HH: Do you believe Bob Woodward?

JC: Yeah.

HH: Do you believe Bob Woodward when he interviewed Casey at his deathbed, too?

JC: I don’t know.

HH: Have you seen a transcript of this interview yet?

JC: The full transcript? No. I’ve only seen newspaper articles about it.

HH: And so, do you really know what he thought about the war? Because he just appeared with the President a couple of weeks ago. He never spoke out in public about this, and was generally supportive of the invasion, as far as I can recall. You’re basing…

JC: As far as you can recall?

HH: All you’ve got is Woodward.

JC: Now wait a second. Whoa. Hey, wait a second. How…as far as you can recall? Well, point to something specific. I mean, you’re asking me to point to something specific.

HH: Yeah, but I didn’t write the column. You wrote the column.

JC: Right.

HH: You wrote the column that said that the Woodward interview shows how alien he found the current President’s reckless foreign policy.

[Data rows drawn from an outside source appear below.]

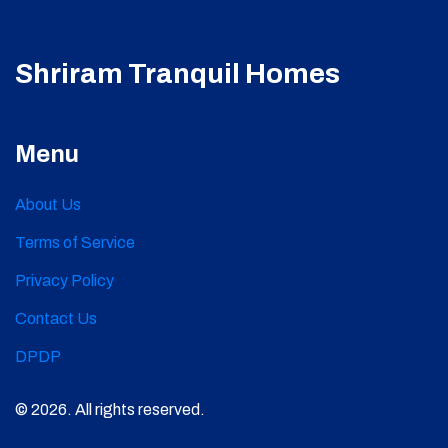
Shriram Tranquil Homes
Menu
About Us
Terms of Service
Privacy Policy
Contact Us
DPDP
© 2026. All rights reserved.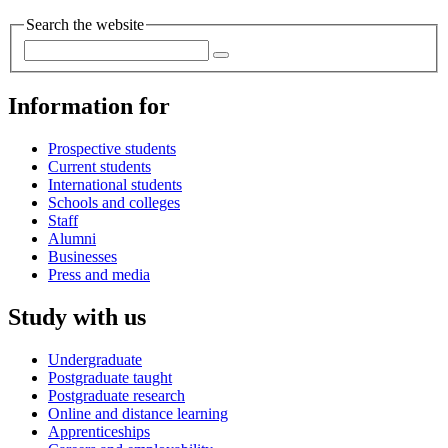
Search the website
Information for
Prospective students
Current students
International students
Schools and colleges
Staff
Alumni
Businesses
Press and media
Study with us
Undergraduate
Postgraduate taught
Postgraduate research
Online and distance learning
Apprenticeships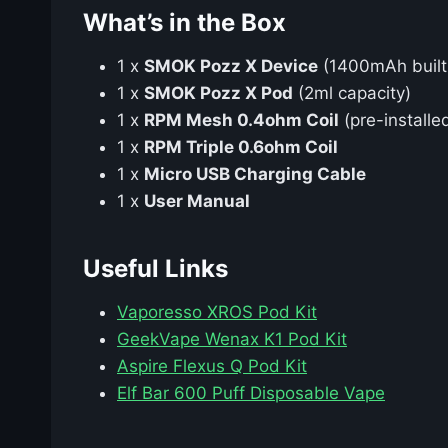
What’s in the Box
1 x
SMOK Pozz X Device
(1400mAh built-
1 x
SMOK Pozz X Pod
(2ml capacity)
1 x
RPM Mesh 0.4ohm Coil
(pre-installe
1 x
RPM Triple 0.6ohm Coil
1 x
Micro USB Charging Cable
1 x
User Manual
Useful Links
Vaporesso XROS Pod Kit
GeekVape Wenax K1 Pod Kit
Aspire Flexus Q Pod Kit
Elf Bar 600 Puff Disposable Vape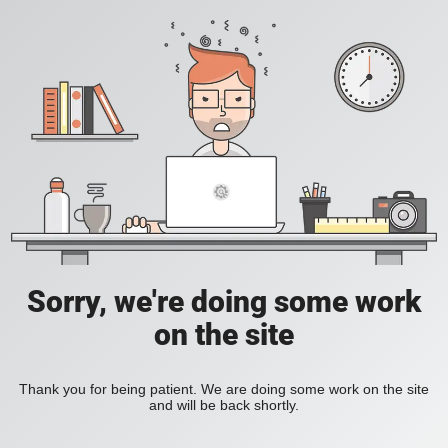
Sorry, we're doing some work
on the site
Thank you for being patient. We are doing some work on the site
and will be back shortly.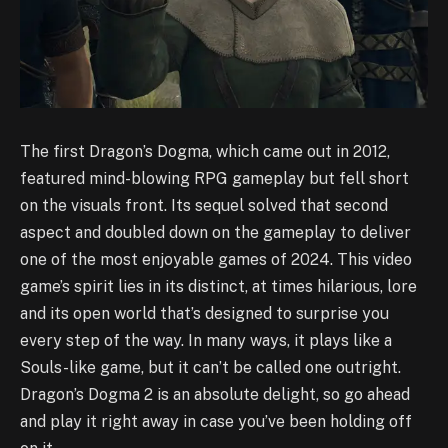
The first Dragon’s Dogma, which came out in 2012,
featured mind-blowing RPG gameplay but fell short
on the visuals front. Its sequel solved that second
aspect and doubled down on the gameplay to deliver
one of the most enjoyable games of 2024. This video
game’s spirit lies in its distinct, at times hilarious, lore
and its open world that’s designed to surprise you
every step of the way. In many ways, it plays like a
Souls-like game, but it can’t be called one outright.
Dragon’s Dogma 2 is an absolute delight, so go ahead
and play it right away in case you’ve been holding off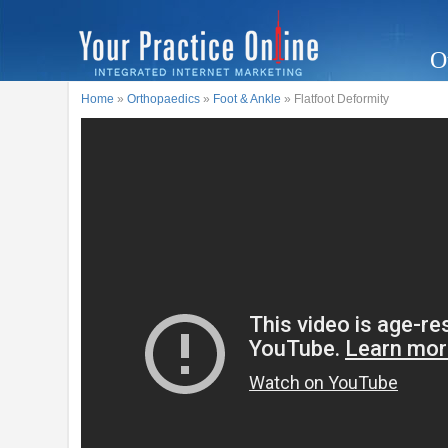
O
Home
»
Orthopaedics
»
Foot & Ankle
» Flatfoot Deformity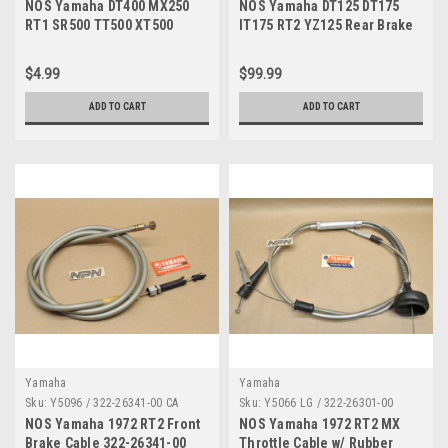
NOS Yamaha DT400 MX250
NOS Yamaha DT125 DT175
RT1 SR500 TT500 XT500
IT175 RT2 YZ125 Rear Brake
YFZ350 YZ250 YZ400 Nut
Rod 322-27231-00
90185-10060
$4.99
$99.99
ADD TO CART
ADD TO CART
Yamaha
Yamaha
Sku:
Y5096 / 322-26341-00 CA
Sku:
Y5066 LG / 322-26301-00
NOS Yamaha 1972 RT2 Front
NOS Yamaha 1972 RT2 MX
Brake Cable 322-26341-00
Throttle Cable w/ Rubber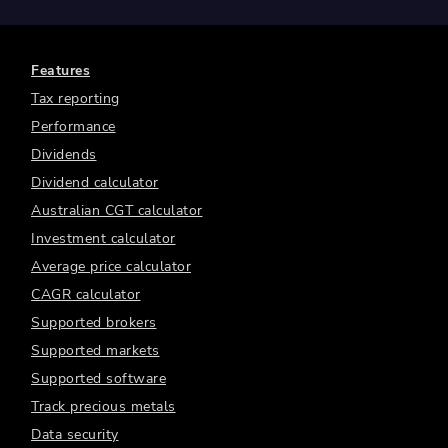
Features
Tax reporting
Performance
Dividends
Dividend calculator
Australian CGT calculator
Investment calculator
Average price calculator
CAGR calculator
Supported brokers
Supported markets
Supported software
Track precious metals
Data security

JC: You’re…on the one side, we’ve got something he was quoted as saying to one of America’s leading newspaper reporters against your vague recollection.

HH: Well, no. You wrote how alien…

JC: You said well, that doesn’t square with my vague recollection. Well, I’m sorry…

HH: Wait a minute…how alien he found the current President’s reckless foreign policy. Did he say he found President Bush’s policy alien and reckless?

JC: That’s a fair characterization of his remarks to Bob Woodward.

HH: What did he say to Bob Woodward?

JC: Do I have the remarks from him? No. He criticized the war.

HH: Yeah, but that doesn’t…

JC: Do we have to pause this and look up again? Because you know, this is a circumstance where it’s hard to debate someone who lives in an entirely parallel universe where newspaper reporters make things up and we can’t really take anything as fact.

HH: Well, Woodward does make things up. I mean, we know that. Don’t you agree with me he makes stuff up?

JC: Woodward?

HH: Yes.

JC: No.

HH: Well, many people do. Thomas Edsall thinks he made up the CIA thing with Bill Casey. You’re not buying that one, are you?

JC: You know, I don’t know.

HH: Okay, take it from Tom on that one. Let me go back here.

So, how much time do we think Jonathan spent on Sunday’s column?  And is “90%”  certainty as to facts plus a “fair characterization” of a Woodward interview enough for you?